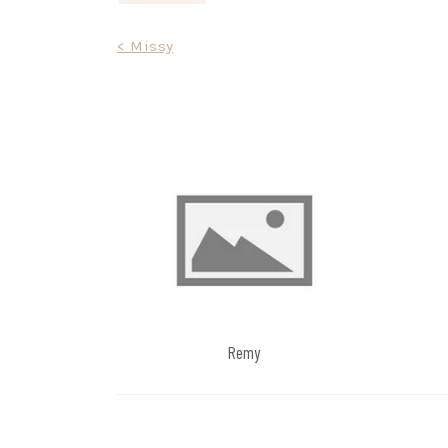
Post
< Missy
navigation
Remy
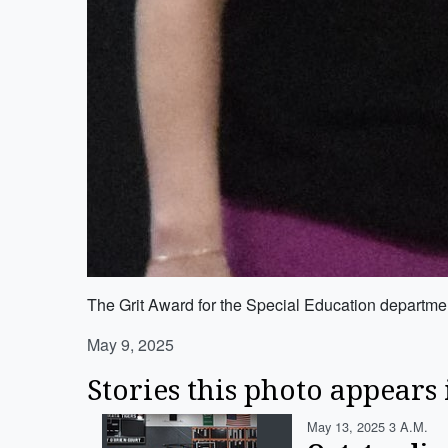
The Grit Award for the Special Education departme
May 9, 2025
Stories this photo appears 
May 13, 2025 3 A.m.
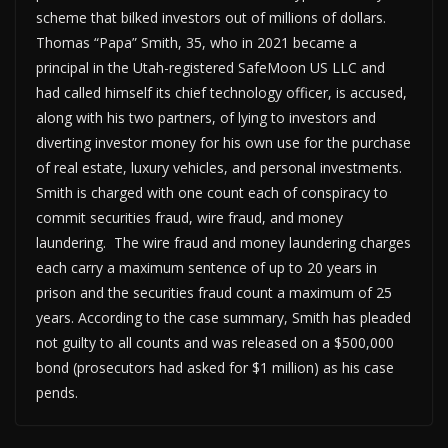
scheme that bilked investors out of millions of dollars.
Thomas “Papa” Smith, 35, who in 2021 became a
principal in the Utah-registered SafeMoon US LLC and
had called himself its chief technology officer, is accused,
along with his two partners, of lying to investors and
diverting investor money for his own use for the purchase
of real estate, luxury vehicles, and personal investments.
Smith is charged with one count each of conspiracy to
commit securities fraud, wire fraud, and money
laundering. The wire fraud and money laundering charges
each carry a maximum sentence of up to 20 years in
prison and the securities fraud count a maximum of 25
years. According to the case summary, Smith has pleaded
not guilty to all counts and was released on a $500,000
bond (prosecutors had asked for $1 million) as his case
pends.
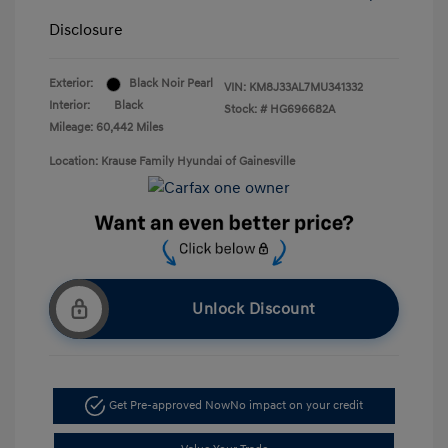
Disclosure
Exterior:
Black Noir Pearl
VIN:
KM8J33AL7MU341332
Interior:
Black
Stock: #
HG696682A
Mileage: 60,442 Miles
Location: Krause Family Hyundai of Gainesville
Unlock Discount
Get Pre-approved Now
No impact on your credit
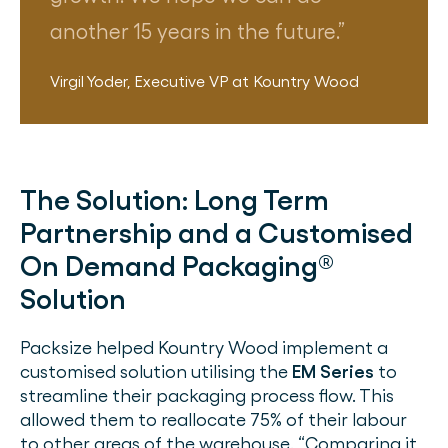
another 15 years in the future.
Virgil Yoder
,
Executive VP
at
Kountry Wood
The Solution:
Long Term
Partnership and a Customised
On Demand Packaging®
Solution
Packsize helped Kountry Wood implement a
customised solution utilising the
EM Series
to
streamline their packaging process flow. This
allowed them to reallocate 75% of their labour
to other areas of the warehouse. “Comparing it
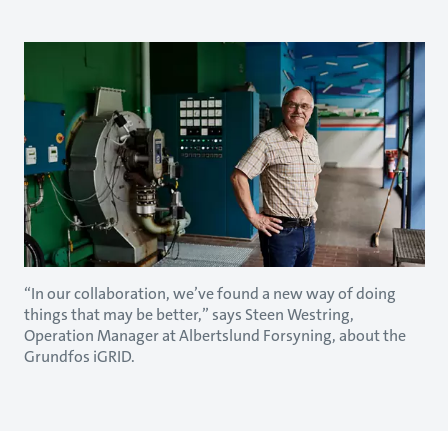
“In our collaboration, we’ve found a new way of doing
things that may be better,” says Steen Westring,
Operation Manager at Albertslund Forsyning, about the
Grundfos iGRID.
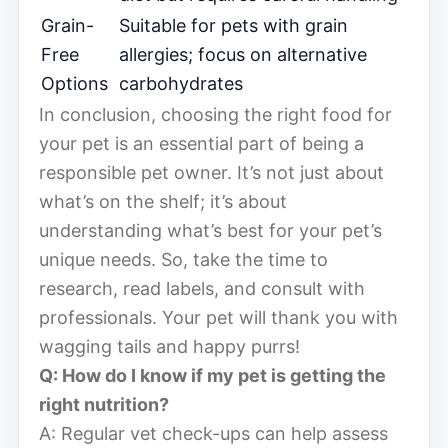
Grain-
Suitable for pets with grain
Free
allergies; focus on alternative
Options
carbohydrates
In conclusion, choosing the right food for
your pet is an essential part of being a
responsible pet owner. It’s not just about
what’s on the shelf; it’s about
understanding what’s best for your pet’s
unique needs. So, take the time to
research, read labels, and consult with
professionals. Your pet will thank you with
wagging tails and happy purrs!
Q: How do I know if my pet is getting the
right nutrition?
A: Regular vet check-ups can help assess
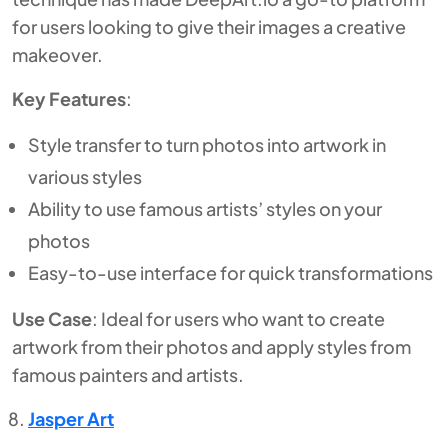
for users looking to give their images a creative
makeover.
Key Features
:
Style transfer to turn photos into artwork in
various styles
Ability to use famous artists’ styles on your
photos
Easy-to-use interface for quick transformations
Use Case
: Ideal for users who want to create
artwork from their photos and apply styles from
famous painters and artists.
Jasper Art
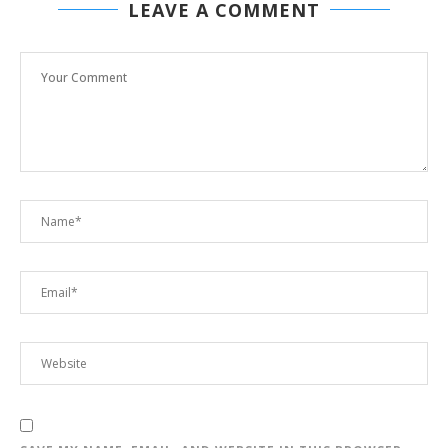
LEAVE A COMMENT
=-=-=
With the pictures left out, copy exactly the lines above from the line containing "another 15 years in the future." through the last line of the entries.

another 15 years in the future.
Virgil Yoder
,
Executive VP
at
Kountry Wood
The Solution:
Long Term
Partnership and a Customised
On Demand Packaging®
Solution
Packsize helped Kountry Wood implement a
customised solution utilising the
EM Series
to
streamline their packaging process flow. This
allowed them to reallocate 75% of their labour
to other areas of the warehouse. “Comparing it
“In our collaboration, we’ve found a new way of doing
things that may be better,” says Steen Westring,
Operation Manager at Albertslund Forsyning, about the
Grundfos iGRID.
Grain-
Suitable for pets with grain
Free
allergies; focus on alternative
Options
carbohydrates
In conclusion, choosing the right food for
your pet is an essential part of being a
responsible pet owner. It’s not just about
what’s on the shelf; it’s about
understanding what’s best for your pet’s
unique needs. So, take the time to
research, read labels, and consult with
professionals. Your pet will thank you with
wagging tails and happy purrs!
Q: How do I know if my pet is getting the
right nutrition?
A: Regular vet check-ups can help assess
for users looking to give their images a creative
makeover.
Key Features
:
Style transfer to turn photos into artwork in
various styles
Ability to use famous artists’ styles on your
photos
Easy-to-use interface for quick transformations
Use Case
: Ideal for users who want to create
artwork from their photos and apply styles from
famous painters and artists.
Jasper Art
LEAVE A COMMENT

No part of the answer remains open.